**EXERCISE DIRECTIONS:**
From the data that follows, print exactly the lines starting at the one containing "Florida Cities - Podcast" and ending at the one containing "Like a first"; include both of them and nothing more.

**RECORDS TO USE:**
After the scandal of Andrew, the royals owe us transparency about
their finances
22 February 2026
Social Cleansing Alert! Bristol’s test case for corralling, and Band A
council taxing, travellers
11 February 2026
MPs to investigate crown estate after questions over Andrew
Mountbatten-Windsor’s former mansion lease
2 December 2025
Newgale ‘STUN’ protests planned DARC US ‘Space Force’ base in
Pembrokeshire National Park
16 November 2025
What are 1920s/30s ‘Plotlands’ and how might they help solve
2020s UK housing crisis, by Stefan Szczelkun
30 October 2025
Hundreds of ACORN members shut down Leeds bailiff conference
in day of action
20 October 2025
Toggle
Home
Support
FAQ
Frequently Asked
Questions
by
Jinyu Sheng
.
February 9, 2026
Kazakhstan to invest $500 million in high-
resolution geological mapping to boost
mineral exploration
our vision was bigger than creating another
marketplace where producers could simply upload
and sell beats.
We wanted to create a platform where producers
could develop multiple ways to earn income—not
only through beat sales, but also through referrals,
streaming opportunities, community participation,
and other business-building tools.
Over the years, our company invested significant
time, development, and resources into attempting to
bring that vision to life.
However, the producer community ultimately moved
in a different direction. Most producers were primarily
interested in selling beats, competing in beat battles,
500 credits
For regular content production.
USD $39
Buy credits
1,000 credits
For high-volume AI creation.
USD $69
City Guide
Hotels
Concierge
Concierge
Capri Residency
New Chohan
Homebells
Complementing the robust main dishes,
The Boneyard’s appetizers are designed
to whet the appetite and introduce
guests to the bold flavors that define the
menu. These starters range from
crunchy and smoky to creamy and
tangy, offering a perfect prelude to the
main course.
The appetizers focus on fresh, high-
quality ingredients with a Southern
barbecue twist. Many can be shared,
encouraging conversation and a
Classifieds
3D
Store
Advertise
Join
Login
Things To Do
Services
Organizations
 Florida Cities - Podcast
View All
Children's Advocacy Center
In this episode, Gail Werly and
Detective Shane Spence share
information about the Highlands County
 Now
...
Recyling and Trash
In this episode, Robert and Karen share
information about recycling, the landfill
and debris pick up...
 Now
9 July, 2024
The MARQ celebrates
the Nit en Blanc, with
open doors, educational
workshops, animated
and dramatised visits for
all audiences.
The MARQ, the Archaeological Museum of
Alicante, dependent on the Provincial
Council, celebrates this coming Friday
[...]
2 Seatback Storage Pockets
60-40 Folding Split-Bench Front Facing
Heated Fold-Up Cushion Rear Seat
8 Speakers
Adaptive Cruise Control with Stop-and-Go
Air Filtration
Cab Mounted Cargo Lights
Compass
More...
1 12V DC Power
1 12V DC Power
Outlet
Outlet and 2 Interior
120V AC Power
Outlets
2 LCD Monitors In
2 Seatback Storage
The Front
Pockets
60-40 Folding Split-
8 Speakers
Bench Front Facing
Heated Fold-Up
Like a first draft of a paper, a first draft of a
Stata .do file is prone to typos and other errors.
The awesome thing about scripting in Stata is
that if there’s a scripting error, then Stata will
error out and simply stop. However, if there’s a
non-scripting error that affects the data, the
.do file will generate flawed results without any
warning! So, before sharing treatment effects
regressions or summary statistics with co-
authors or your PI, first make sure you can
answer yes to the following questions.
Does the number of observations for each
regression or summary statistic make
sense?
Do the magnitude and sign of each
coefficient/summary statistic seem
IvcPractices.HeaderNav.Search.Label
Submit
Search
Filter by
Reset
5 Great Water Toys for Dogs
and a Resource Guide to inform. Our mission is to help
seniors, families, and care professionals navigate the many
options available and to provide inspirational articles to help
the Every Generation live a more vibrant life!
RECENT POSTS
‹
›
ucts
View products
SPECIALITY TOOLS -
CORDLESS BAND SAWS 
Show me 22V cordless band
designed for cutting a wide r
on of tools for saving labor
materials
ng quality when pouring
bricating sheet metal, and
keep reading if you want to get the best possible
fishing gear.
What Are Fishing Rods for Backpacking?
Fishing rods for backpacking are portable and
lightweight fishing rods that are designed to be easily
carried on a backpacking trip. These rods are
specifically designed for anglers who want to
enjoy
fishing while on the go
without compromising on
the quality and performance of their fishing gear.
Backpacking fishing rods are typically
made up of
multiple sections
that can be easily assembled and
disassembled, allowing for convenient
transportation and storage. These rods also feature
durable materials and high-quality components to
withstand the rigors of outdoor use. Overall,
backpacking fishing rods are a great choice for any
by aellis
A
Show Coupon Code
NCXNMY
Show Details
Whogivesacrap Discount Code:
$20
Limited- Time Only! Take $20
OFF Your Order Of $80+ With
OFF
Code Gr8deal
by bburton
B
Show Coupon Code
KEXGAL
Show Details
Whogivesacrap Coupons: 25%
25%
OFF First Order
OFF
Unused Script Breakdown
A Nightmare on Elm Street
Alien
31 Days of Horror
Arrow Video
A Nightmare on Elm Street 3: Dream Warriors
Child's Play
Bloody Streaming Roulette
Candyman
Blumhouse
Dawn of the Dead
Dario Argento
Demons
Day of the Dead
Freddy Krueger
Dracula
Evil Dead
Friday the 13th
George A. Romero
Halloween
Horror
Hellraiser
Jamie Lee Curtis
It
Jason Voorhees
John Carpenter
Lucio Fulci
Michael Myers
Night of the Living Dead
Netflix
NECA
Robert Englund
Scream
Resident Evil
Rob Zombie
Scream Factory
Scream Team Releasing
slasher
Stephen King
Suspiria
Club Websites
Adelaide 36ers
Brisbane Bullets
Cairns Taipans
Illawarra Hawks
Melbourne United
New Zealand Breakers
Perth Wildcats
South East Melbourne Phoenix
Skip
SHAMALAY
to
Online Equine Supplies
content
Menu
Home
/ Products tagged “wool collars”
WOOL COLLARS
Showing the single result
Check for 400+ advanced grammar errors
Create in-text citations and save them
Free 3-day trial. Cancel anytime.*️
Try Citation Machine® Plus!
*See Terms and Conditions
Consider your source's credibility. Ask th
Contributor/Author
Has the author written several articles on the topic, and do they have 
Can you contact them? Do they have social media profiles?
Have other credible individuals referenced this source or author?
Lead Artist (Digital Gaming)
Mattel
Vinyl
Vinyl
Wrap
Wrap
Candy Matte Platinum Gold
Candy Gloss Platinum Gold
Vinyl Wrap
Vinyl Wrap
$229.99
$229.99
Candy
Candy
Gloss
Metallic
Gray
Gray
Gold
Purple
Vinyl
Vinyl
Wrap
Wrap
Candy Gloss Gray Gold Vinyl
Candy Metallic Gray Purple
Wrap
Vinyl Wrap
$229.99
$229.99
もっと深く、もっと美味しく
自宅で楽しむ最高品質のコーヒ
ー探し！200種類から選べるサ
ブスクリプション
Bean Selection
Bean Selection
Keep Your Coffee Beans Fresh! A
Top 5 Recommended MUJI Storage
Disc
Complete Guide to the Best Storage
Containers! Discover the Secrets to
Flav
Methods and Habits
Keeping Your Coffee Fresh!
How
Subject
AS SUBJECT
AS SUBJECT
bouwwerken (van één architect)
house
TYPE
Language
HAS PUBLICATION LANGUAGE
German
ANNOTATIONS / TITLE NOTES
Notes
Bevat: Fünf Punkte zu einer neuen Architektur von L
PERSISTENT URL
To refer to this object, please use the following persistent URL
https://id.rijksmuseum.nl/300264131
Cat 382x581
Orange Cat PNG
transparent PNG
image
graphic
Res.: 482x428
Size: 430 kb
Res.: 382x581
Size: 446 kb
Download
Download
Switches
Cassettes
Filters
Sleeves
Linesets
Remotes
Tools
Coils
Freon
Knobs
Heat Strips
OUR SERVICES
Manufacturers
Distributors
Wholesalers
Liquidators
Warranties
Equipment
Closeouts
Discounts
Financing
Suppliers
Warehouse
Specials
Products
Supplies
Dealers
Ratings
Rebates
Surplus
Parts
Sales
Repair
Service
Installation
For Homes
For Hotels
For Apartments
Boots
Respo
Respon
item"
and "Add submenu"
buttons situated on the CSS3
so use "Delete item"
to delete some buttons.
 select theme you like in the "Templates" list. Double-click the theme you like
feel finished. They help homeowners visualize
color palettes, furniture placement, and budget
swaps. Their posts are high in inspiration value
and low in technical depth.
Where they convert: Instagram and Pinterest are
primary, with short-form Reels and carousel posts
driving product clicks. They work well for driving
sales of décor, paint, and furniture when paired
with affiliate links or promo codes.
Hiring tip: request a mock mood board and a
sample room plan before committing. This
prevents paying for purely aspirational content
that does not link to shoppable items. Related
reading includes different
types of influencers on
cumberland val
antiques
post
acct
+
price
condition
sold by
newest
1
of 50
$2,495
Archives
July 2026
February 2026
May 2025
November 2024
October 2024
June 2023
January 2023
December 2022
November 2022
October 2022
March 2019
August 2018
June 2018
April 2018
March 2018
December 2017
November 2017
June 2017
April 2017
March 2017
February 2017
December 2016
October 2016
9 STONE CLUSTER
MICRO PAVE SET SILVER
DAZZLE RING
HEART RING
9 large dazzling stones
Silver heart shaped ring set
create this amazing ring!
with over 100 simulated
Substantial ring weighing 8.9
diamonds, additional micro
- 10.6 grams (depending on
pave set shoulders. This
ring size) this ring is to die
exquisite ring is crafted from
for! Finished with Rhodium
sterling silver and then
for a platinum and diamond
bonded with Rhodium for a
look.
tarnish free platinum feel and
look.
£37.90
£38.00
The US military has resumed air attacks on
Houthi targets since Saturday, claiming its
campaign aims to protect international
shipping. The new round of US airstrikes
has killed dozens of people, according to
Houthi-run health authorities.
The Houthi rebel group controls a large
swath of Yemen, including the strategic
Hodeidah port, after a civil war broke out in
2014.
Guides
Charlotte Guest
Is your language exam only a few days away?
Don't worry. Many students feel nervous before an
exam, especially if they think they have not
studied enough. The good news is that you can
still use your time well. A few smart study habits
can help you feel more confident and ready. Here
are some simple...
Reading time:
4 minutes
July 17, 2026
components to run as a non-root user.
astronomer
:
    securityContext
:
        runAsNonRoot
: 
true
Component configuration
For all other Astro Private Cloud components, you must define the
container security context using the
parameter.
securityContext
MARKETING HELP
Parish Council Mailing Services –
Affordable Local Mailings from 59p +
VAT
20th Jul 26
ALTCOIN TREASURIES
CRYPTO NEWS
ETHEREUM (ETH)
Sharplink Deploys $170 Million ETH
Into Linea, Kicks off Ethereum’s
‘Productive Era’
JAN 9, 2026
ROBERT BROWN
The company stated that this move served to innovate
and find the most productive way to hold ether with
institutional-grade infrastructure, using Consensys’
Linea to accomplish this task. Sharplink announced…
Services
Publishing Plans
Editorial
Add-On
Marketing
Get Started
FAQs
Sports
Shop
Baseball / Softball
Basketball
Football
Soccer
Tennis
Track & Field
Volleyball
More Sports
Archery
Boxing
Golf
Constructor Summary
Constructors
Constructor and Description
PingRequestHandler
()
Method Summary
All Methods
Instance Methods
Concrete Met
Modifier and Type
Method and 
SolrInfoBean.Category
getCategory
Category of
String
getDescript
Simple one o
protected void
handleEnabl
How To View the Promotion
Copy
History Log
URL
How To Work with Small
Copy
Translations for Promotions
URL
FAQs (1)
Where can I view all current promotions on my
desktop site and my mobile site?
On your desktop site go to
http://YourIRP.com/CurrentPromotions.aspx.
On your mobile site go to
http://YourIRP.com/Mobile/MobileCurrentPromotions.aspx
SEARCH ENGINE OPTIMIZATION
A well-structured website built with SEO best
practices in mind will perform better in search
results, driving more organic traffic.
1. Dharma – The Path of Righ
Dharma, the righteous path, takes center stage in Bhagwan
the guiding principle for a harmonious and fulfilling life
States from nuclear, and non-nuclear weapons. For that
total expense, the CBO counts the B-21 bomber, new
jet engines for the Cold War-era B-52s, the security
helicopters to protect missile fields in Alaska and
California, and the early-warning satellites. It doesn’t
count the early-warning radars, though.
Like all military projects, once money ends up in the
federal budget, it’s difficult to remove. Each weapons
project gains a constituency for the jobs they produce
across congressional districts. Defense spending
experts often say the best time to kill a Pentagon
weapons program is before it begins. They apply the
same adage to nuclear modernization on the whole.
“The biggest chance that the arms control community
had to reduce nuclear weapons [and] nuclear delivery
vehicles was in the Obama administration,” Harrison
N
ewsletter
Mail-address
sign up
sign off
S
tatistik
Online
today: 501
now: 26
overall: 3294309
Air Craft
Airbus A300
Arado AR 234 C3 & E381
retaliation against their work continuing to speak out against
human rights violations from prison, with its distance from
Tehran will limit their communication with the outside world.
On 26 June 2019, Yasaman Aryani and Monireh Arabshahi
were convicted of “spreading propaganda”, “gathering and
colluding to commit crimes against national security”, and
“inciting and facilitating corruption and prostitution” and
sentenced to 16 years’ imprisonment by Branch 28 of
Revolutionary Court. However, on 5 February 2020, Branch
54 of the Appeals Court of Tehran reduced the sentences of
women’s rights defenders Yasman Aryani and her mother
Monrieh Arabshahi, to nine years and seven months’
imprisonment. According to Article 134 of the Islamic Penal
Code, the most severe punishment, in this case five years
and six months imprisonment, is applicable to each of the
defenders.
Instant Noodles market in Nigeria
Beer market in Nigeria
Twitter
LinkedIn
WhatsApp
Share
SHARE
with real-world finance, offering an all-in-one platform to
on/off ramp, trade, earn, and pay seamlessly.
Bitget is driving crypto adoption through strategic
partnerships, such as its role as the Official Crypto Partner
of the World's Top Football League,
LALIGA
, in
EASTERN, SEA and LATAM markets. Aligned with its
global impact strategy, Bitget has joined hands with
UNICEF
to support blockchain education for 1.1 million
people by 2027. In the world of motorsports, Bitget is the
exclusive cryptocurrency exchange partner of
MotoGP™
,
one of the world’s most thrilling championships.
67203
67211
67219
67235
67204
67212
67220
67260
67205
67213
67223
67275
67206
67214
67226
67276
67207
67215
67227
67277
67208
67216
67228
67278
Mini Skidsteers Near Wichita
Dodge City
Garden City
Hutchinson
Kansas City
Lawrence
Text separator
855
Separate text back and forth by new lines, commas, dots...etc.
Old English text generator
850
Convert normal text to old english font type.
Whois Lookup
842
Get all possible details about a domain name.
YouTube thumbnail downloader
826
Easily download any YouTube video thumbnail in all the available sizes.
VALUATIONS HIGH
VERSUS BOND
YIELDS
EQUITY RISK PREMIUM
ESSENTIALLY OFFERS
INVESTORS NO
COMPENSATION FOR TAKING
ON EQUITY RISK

**ANSWER TO THE EXERCISE:**
 Florida Cities - Podcast
View All
Children's Advocacy Center
In this episode, Gail Werly and
Detective Shane Spence share
information about the Highlands County
 Now
...
Recyling and Trash
In this episode, Robert and Karen share
information about recycling, the landfill
and debris pick up...
 Now
9 July, 2024
The MARQ celebrates
the Nit en Blanc, with
open doors, educational
workshops, animated
and dramatised visits for
all audiences.
The MARQ, the Archaeological Museum of
Alicante, dependent on the Provincial
Council, celebrates this coming Friday
[...]
2 Seatback Storage Pockets
60-40 Folding Split-Bench Front Facing
Heated Fold-Up Cushion Rear Seat
8 Speakers
Adaptive Cruise Control with Stop-and-Go
Air Filtration
Cab Mounted Cargo Lights
Compass
More...
1 12V DC Power
1 12V DC Power
Outlet
Outlet and 2 Interior
120V AC Power
Outlets
2 LCD Monitors In
2 Seatback Storage
The Front
Pockets
60-40 Folding Split-
8 Speakers
Bench Front Facing
Heated Fold-Up
Like a first draft of a paper, a first draft of a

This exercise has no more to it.